ASSIGNMENT -
Filter the entries that follow, copying every line in which the word "direkt" appears.

GIVEN DATA -
- - - - - - -

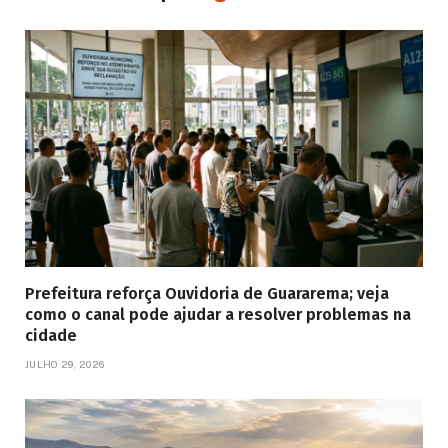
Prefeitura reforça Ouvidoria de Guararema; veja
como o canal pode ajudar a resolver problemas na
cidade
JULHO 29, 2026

- - - - - - -

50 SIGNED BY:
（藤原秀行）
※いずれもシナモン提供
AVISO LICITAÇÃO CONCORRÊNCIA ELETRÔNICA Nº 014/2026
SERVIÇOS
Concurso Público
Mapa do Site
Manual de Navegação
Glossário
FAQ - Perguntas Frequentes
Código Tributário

- - - - - - -

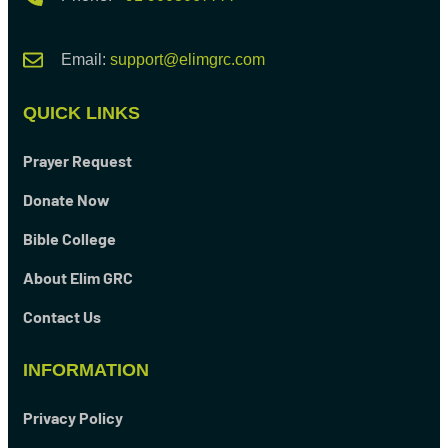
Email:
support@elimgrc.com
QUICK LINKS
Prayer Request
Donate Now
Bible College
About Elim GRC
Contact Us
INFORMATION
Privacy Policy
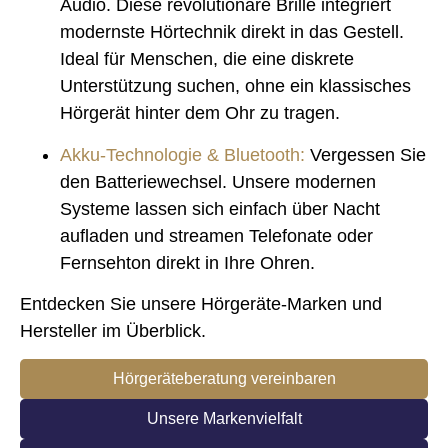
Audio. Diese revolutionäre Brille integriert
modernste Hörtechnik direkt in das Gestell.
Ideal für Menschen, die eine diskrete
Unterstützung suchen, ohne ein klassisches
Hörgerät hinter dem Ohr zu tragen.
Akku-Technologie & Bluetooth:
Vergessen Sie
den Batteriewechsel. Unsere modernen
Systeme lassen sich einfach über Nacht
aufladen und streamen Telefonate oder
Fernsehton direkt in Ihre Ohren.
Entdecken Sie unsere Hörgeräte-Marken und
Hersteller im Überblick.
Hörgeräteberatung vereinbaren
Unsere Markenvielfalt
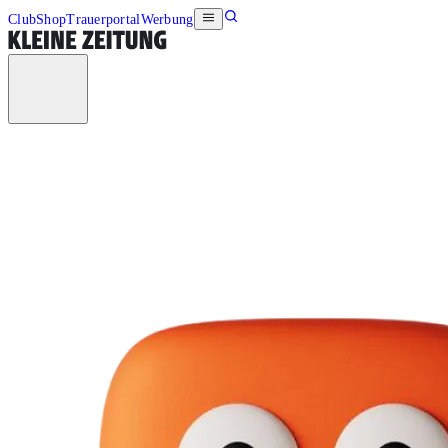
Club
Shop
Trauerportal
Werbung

- - - - - - -

EXERCISE RESULT -
modernste Hörtechnik direkt in das Gestell.
Fernsehton direkt in Ihre Ohren.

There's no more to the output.